NVIDIA & Hugging Face add robotics tools to LeRobot
Thu, 9th Jul 2026 (Today)
NVIDIA and Hugging Face have added NVIDIA Isaac GR00T 1.7 and the NVIDIA Isaac Teleop framework to the LeRobot open-source robotics library, extending their work on shared tools for robot development.
The additions bring two NVIDIA technologies into LeRobot, Hugging Face's library for training, running and sharing robot datasets, models, policies and workflows. Cosmos 3, NVIDIA's world foundation model for physical AI, is also due to be added later.
The collaboration focuses on open robotics development, as companies try to lower the cost and complexity of building and testing AI systems for physical machines. By linking model training, data collection and evaluation tools in a common software environment, the two groups aim to make it easier for developers to work across different robots and tasks.
Isaac Teleop is designed for robot data collection through human demonstrations captured from external devices in standardized formats. In LeRobot, developers can use those demonstrations to build datasets and share them with other users.
NVIDIA describes Isaac GR00T 1.7 as an open reasoning vision-language-action model for humanoid robots. The model can be post-trained and deployed through LeRobot workflows, allowing developers to adapt it for different robot designs and tasks.
Cosmos 3, which has not yet been added to the library, is intended to support robotics teams when real-world data is scarce or expensive to collect. It is designed to generate and augment data, simulate scenarios and support policy development.
Open workflows
The wider partnership also brings together two large developer communities. NVIDIA says it has 3 million robotics developers, while Hugging Face says 16 million AI builders use its platform and tools.
The companies argue that a shared framework for data, models and testing could reduce fragmentation in robotics development. Teams often work with separate simulation software, training pipelines and validation methods, making it harder to compare results or reuse work across projects.

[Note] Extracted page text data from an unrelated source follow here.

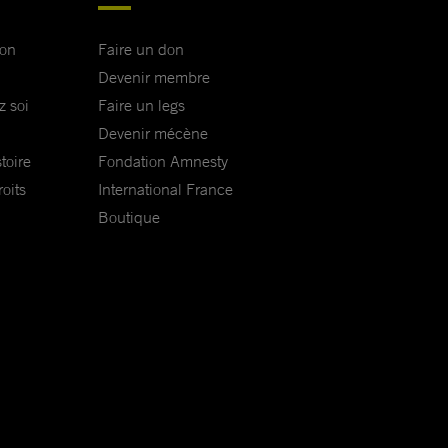
ion
Faire un don
Devenir membre
z soi
Faire un legs
Devenir mécène
toire
Fondation Amnesty
oits
International France
Boutique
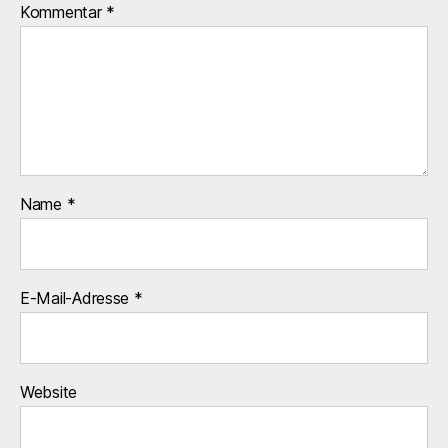
Kommentar
*
Name
*
E-Mail-Adresse
*
Website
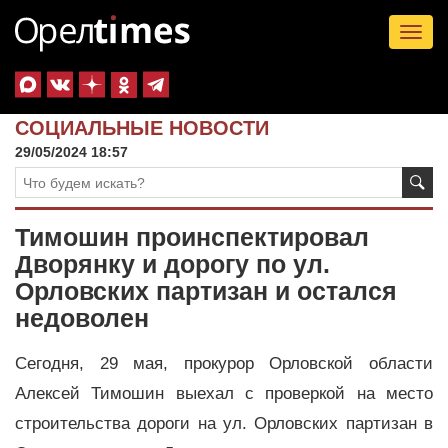
Tog
nav
СОЦИАЛЬНЫЕ НОВОСТИ
29/05/2024 18:57
Тимошин проинспектировал
Дворянку и дорогу по ул.
Орловских партизан и остался
недоволен
Сегодня, 29 мая, прокурор Орловской области
Алексей Тимошин выехал с проверкой на место
строительства дороги на ул. Орловских партизан в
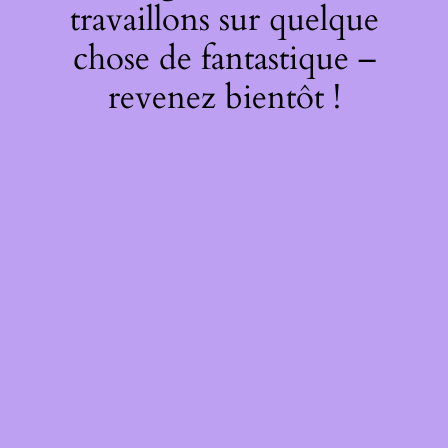
travaillons sur quelque
chose de fantastique –
revenez bientôt !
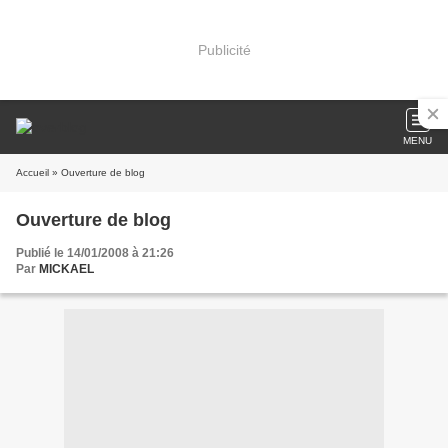
Publicité
MENU
Accueil
» Ouverture de blog
Ouverture de blog
Publié le 14/01/2008 à 21:26
Par
MICKAEL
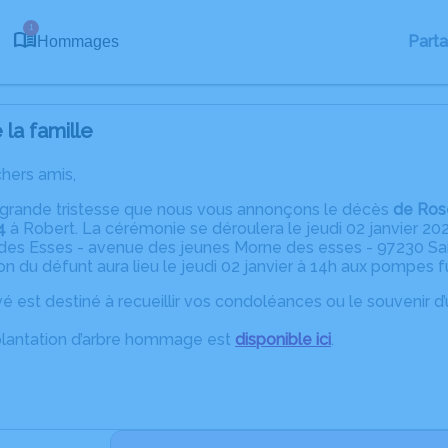
1
Part
Hommages
la famille
chers amis,
 grande tristesse que nous vous annonçons le décès
de Ros
4
à Robert. La cérémonie se déroulera le jeudi 02 janvier 2025
des Esses - avenue des jeunes Morne des esses - 97230 Sai
on du défunt aura lieu le jeudi 02 janvier à 14h aux pompe
é est destiné à recueillir vos condoléances ou le souvenir 
plantation d’arbre hommage est
disponible ici
.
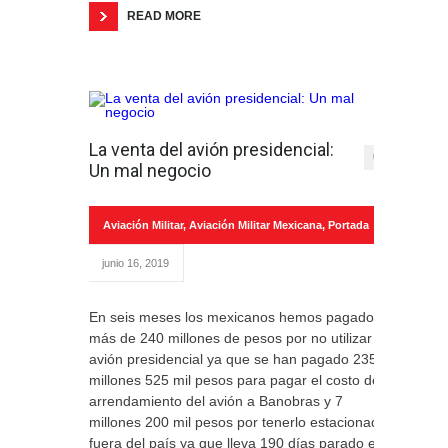
READ MORE
La venta del avión presidencial:
0
Un mal negocio
Aviación Militar
,
Aviación Militar Mexicana
,
Portada
junio 16, 2019
En seis meses los mexicanos hemos pagado
más de 240 millones de pesos por no utilizar el
avión presidencial ya que se han pagado 235
millones 525 mil pesos para pagar el costo del
arrendamiento del avión a Banobras y 7
millones 200 mil pesos por tenerlo estacionado
fuera del país ya que lleva 190 días parado en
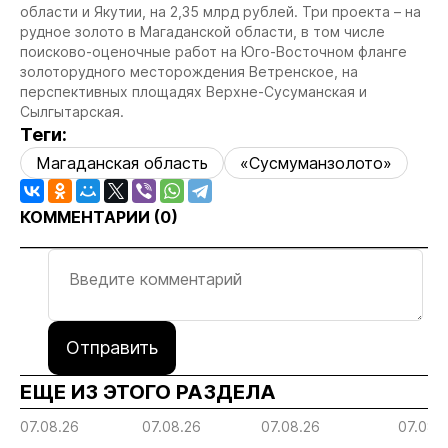
области и Якутии, на 2,35 млрд рублей. Три проекта – на
рудное золото в Магаданской области, в том числе
поисково-оценочные работ на Юго-Восточном фланге
золоторудного месторождения Ветренское, на
перспективных площадях Верхне-Сусуманская и
Сылгытарская.
Теги:
Магаданская область
«Сусмуманзолото»
КОММЕНТАРИИ (
0
)
Отправить
ЕЩЕ ИЗ ЭТОГО РАЗДЕЛА
07.08.26
07.08.26
07.08.26
07.08.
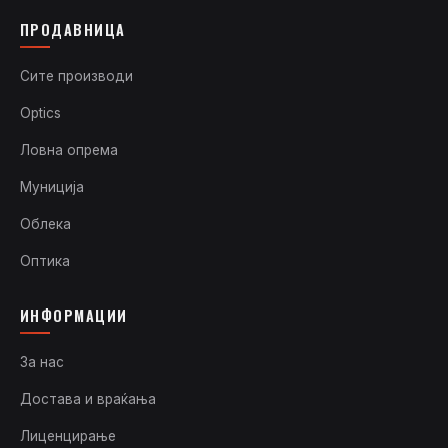
ПРОДАВНИЦА
Сите производи
Optics
Ловна опрема
Муниција
Облека
Оптика
ИНФОРМАЦИИ
За нас
Достава и враќања
Лиценцирање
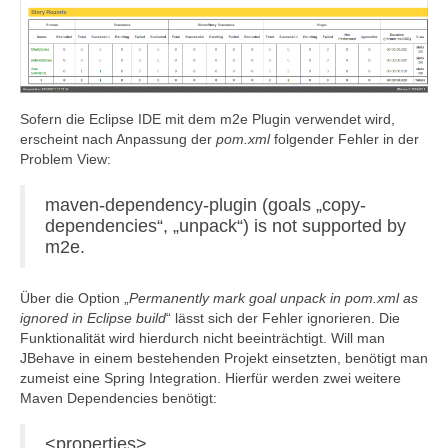
Sofern die Eclipse IDE mit dem m2e Plugin verwendet wird,
erscheint nach Anpassung der
pom.xml
folgender Fehler in der
Problem View:
maven-dependency-plugin (goals „copy-
dependencies“, „unpack“) is not supported by
m2e.
Über die Option „
Permanently mark goal unpack in pom.xml as
ignored in Eclipse build
“ lässt sich der Fehler ignorieren. Die
Funktionalität wird hierdurch nicht beeinträchtigt. Will man
JBehave in einem bestehenden Projekt einsetzten, benötigt man
zumeist eine Spring Integration. Hierfür werden zwei weitere
Maven Dependencies benötigt:
<properties>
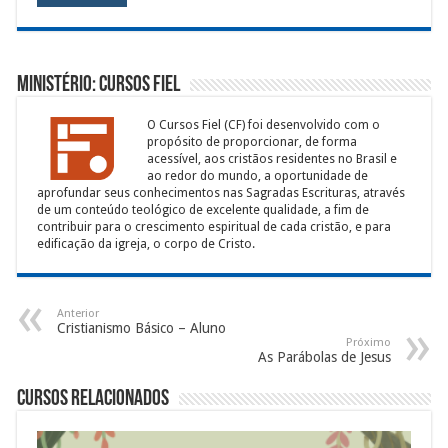
Ministério: Cursos Fiel
O Cursos Fiel (CF) foi desenvolvido com o
propósito de proporcionar, de forma
acessível, aos cristãos residentes no Brasil e
ao redor do mundo, a oportunidade de
aprofundar seus conhecimentos nas Sagradas Escrituras, através
de um conteúdo teológico de excelente qualidade, a fim de
contribuir para o crescimento espiritual de cada cristão, e para
edificação da igreja, o corpo de Cristo.
Anterior
Cristianismo Básico – Aluno
Próximo
As Parábolas de Jesus
Cursos Relacionados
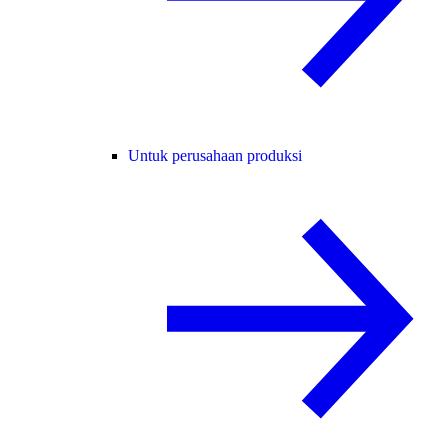
Untuk perusahaan produksi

LeRobot has become one of the more prominent open-source libraries for robotics developers who want to share models, datasets and workflows in a common format. Bringing NVIDIA's software into that environment gives developers access to data collection tools and a robot foundation model without requiring a separate stack for those parts of the process.
Thomas Wolf, Co-Founder and Chief Science Officer at Hugging Face, said the integration reflects the role of open source in robotics development.
"Open source is how a field turns advanced research into something people can study, adapt and build on," Wolf said.
He added: "With NVIDIA Isaac GR00T 1.7 and Isaac TeleOp in LeRobot today, robotics developers can use shared models, data and workflows to train and evaluate robots in the open. And with NVIDIA Cosmos 3 planned next, the community will have a path to bring frontier world models into that same collaborative loop."
Broader stack
The latest additions build on a broader set of NVIDIA resources already connected to LeRobot. These include a physical AI dataset that, according to NVIDIA, has been downloaded more than 15 million times and contains more than 350,000 real and simulated trajectories, as well as 57 million grasps.
NVIDIA has also linked LeRobot with Isaac Sim and Isaac Lab, which are used to set up environments, generate robot data, test policies and validate behavior before systems are moved to physical robots. Another component, Isaac Lab-Arena, sits in the LeRobot Environment Hub and is intended to help developers prototype simulation environments and use them in training and evaluation.
There is also an integration between NVIDIA Jetson Thor and LeRobot's Reachy 2 for deploying vision-language-action models on open-source humanoid robots. Together, the integrations show how NVIDIA is using open-source software communities to widen access to its robotics tools while placing its models and frameworks inside a workflow already used by developers sharing code, data and experiments.